J'aimerais activer le clic tactile sur la Magic Mouse. Je sais qu'Apple ne le propose pas de base, mais existe-t-il peut être un soft pour faire ça ?

Merci d'avance,
Grivius.


----------



## naas (19 Décembre 2009)

BetterTouchTool


----------



## Grivius (19 Décembre 2009)

Parfais c'est exactement ce qu'il me fallait !


----------



## ronparchita (4 Novembre 2010)

Grivius a dit:


> Parfais c'est exactement ce qu'il me fallait !


Bonjour,

Je peine un peu avec ce logiciel.

J'ai pu, grace a l'aide d'un genereux donateur prénommé Luc, activer cette fonction.
Et ça marche ! Trop bien !

Souvent, en glissant ma fleche au-dessus de la liste de mes emails pour aller activer autre chose, sans que je "tape", ça ouvre des emails au passage et ça me fait perdre celui que j'avais fini par retrouver et selectionné.

Ca pourrait etre un exces de sensibilité.

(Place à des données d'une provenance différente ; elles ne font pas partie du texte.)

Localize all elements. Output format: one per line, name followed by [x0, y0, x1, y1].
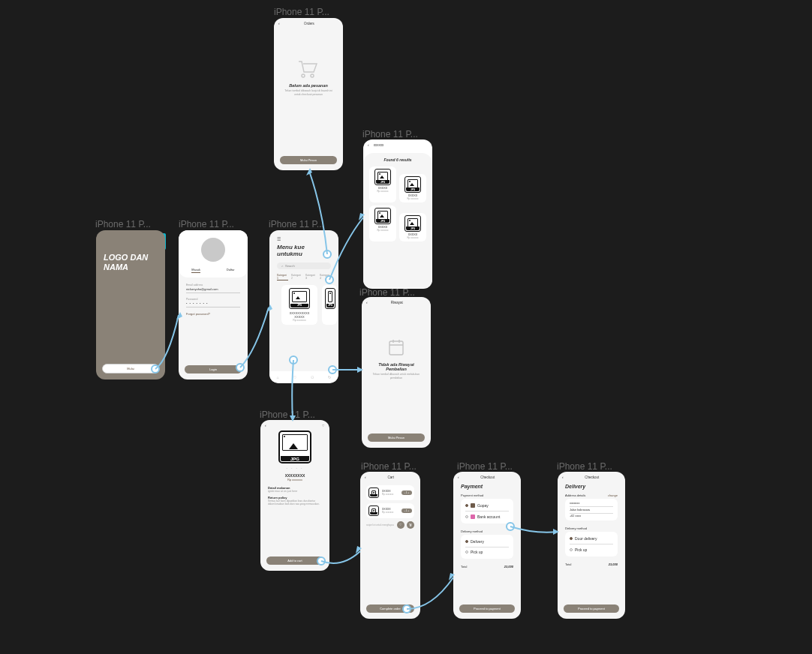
- page-title: Checkout: [480, 476, 495, 479]
- addr-line: +62 xxxx: [570, 514, 613, 518]
- tab-cat[interactable]: Kategori 4: [320, 274, 331, 280]
- frame-label: iPhone 11 P...: [274, 7, 329, 17]
- delivery-option[interactable]: Door delivery: [570, 535, 613, 542]
- back-icon[interactable]: ‹: [368, 142, 369, 147]
- search-icon: ⌕: [281, 264, 283, 268]
- frame-label: iPhone 11 P...: [260, 410, 315, 420]
- option-label: Pick up: [471, 550, 483, 554]
- addr-label: Address details: [565, 494, 585, 497]
- delete-action-icon[interactable]: 🗑: [407, 521, 414, 529]
- login-button[interactable]: Login: [185, 365, 242, 374]
- start-order-button[interactable]: Mulai Pesan: [280, 156, 337, 164]
- frame-label: iPhone 11 P...: [361, 461, 417, 472]
- total-value: 23,000: [609, 562, 618, 566]
- product-card[interactable]: JPG XXXXXXXXXX XXXXX Rp xxxxxxx: [281, 285, 317, 325]
- frame-delivery[interactable]: ‹ Checkout Delivery Address details chan…: [558, 472, 625, 619]
- search-input[interactable]: ⌕ Search: [277, 262, 331, 269]
- card-title: XXXXXXXXXX XXXXX: [284, 311, 314, 319]
- payment-option[interactable]: Bank account: [465, 513, 509, 520]
- nav-user-icon[interactable]: ⚇: [311, 375, 314, 380]
- cart-item[interactable]: JPG XXXXX Rp xxxxxxx - 1 +: [366, 503, 414, 518]
- proceed-button[interactable]: Proceed to payment: [459, 604, 515, 613]
- frame-label: iPhone 11 P...: [95, 219, 151, 230]
- tab-cat[interactable]: Kategori 1: [277, 274, 288, 280]
- frame-orders[interactable]: ‹ Orders Belum ada pesanan Tekan tombol …: [274, 18, 343, 170]
- back-icon[interactable]: ‹: [278, 21, 280, 26]
- home-title-2: untukmu: [277, 251, 331, 258]
- page-title: Orders: [304, 22, 314, 26]
- delivery-option[interactable]: Pick up: [465, 548, 509, 556]
- empty-title: Tidak ada Riwayat Pembelian: [362, 362, 431, 371]
- item-sub: Rp xxxxxxx: [371, 190, 394, 193]
- frame-splash[interactable]: LOGO DAN NAMA Mulai: [96, 230, 165, 380]
- search-card[interactable]: JPG XXXXX Rp xxxxxxx: [399, 174, 426, 202]
- item-sub: Rp xxxxxxx: [371, 229, 394, 232]
- forgot-link[interactable]: Forgot password?: [186, 312, 240, 316]
- cart-icon: [297, 58, 320, 78]
- section-body: ignite max at on just here: [268, 490, 322, 493]
- tab-daftar[interactable]: Daftar: [227, 268, 235, 273]
- back-icon[interactable]: ‹: [562, 475, 564, 479]
- search-query[interactable]: xxxxxx: [374, 143, 428, 147]
- frame-label: iPhone 11 P...: [557, 461, 612, 472]
- change-link[interactable]: change: [608, 494, 618, 497]
- qty-stepper[interactable]: - 1 +: [401, 508, 412, 513]
- complete-button[interactable]: Complete order: [366, 604, 414, 613]
- bottom-nav: ⌂ ♡ ⚇ ↻: [269, 371, 338, 383]
- jpg-icon: JPG: [374, 169, 391, 185]
- start-order-button[interactable]: Mulai Pesan: [368, 434, 425, 442]
- search-card[interactable]: JPG XXXXX Rp xxxxxxx: [369, 206, 396, 242]
- search-card[interactable]: JPG XXXXX Rp xxxxxxx: [399, 213, 426, 242]
- nav-home-icon[interactable]: ⌂: [277, 375, 279, 380]
- pass-field[interactable]: • • • • • • •: [186, 301, 240, 308]
- tab-cat[interactable]: Kategori 2: [291, 274, 302, 280]
- radio-icon: [570, 537, 573, 540]
- frame-search[interactable]: ‹ xxxxxx Found 6 results JPG XXXXX Rp xx…: [363, 140, 432, 289]
- frame-detail[interactable]: ‹ ♡ JPG • • • • XXXXXXXX Rp xxxxxxx Deta…: [260, 420, 329, 571]
- proceed-button[interactable]: Proceed to payment: [564, 604, 619, 613]
- frame-history[interactable]: ‹ Riwayat Tidak ada Riwayat Pembelian Te…: [362, 297, 431, 448]
- payment-option[interactable]: Gopay: [465, 502, 509, 509]
- radio-icon: [465, 540, 468, 543]
- results-count: Found 6 results: [369, 158, 426, 162]
- email-field[interactable]: nickonyoho@gmail.com: [186, 286, 240, 293]
- option-label: Door delivery: [575, 536, 597, 541]
- frame-login[interactable]: Masuk Daftar Email address nickonyoho@gm…: [179, 230, 248, 380]
- page-title: Riwayat: [391, 301, 403, 304]
- jpg-icon: JPG: [404, 176, 421, 193]
- radio-icon: [570, 548, 573, 551]
- empty-sub: Tekan tombol dibawah lanjut di bawah ini…: [274, 88, 343, 98]
- back-icon[interactable]: ‹: [365, 475, 366, 479]
- figma-canvas[interactable]: iPhone 11 P... iPhone 11 P... iPhone 11 …: [0, 0, 812, 654]
- add-cart-button[interactable]: Add to cart: [266, 556, 323, 565]
- dots-indicator: • • • •: [260, 466, 329, 470]
- frame-payment[interactable]: ‹ Checkout Payment Payment method Gopay …: [453, 472, 521, 619]
- frame-home[interactable]: ☰ Menu kue untukmu ⌕ Search Kategori 1 K…: [269, 230, 338, 383]
- back-icon[interactable]: ‹: [366, 300, 368, 304]
- heart-action-icon[interactable]: ♡: [397, 521, 404, 529]
- qty-stepper[interactable]: - 1 +: [401, 490, 412, 495]
- product-card[interactable]: JPG: [322, 285, 337, 325]
- delivery-option[interactable]: Pick up: [570, 546, 613, 554]
- jpg-icon: JPG: [404, 215, 421, 232]
- heart-icon[interactable]: ♡: [322, 424, 325, 428]
- addr-line: Jalan babrasara: [570, 508, 613, 512]
- radio-icon: [465, 515, 468, 518]
- tab-masuk[interactable]: Masuk: [191, 268, 200, 273]
- back-icon[interactable]: ‹: [458, 475, 459, 479]
- back-icon[interactable]: ‹: [265, 423, 266, 428]
- nav-clock-icon[interactable]: ↻: [328, 375, 331, 380]
- jpg-icon: JPG: [325, 288, 335, 309]
- delivery-option[interactable]: Delivery: [465, 538, 509, 545]
- frame-cart[interactable]: ‹ Cart JPG XXXXX Rp xxxxxxx - 1 + JPG XX…: [360, 472, 420, 619]
- option-label: Pick up: [575, 548, 587, 552]
- frame-label: iPhone 11 P...: [359, 287, 415, 298]
- nav-heart-icon[interactable]: ♡: [293, 375, 296, 380]
- logo-text: LOGO DAN NAMA: [96, 230, 165, 272]
- frame-label: iPhone 11 P...: [179, 219, 234, 230]
- radio-icon: [465, 550, 468, 554]
- search-card[interactable]: JPG XXXXX Rp xxxxxxx: [369, 166, 396, 202]
- cart-item[interactable]: JPG XXXXX Rp xxxxxxx - 1 +: [366, 485, 414, 500]
- start-button[interactable]: Mulai: [102, 364, 159, 374]
- tab-cat[interactable]: Kategori 3: [305, 274, 317, 280]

En fait je n'arrive pas a retrouver le chemin pour aller regler ça, et la fois ou j'y étais parvenu, les commandes ne m'avaient pas semblées tres claires.
Qui pourrait me donner une petite poussette s'il vous plait ?


----------



## eldison (5 Novembre 2010)

Bon je sais pas si ma réaction (si tardive) à bien lieu d'être mais je la tente quand même ^^

Pour tous ce qui est de gérer sa Magic Mouse et de son tactile j'utilise MagicPrefs


----------



## ronparchita (7 Novembre 2010)

eldison a dit:


> Bon je sais pas si ma réaction (si tardive) à bien lieu d'être mais je la tente quand même ^^
> 
> Pour tous ce qui est de gérer sa Magic Mouse et de son tactile j'utilise MagicPrefs



Merci Eldison,

Je vais essayer parce qu'avec BTT je n'arrive pas à reduire la sensibilité, ça devient trop agaçant 

Je viens d'aller au bout de ton lien et ça m'inspire une question : est-ce que quelqu'un a dejà expliqué pourquoi  à part quelques illustres exceptions tout de même (VLC par exemple) la majorité des softs pratiques nait apparemment du génie des anglophones  .


----------



## ronparchita (7 Novembre 2010)

Pas mieux malheureusement, le "tap" unique sur la souris est déconseillé.

Y a t-il un moyen de diminuer la sensiblité du tap unique avec BTT 

D'avance merci


----------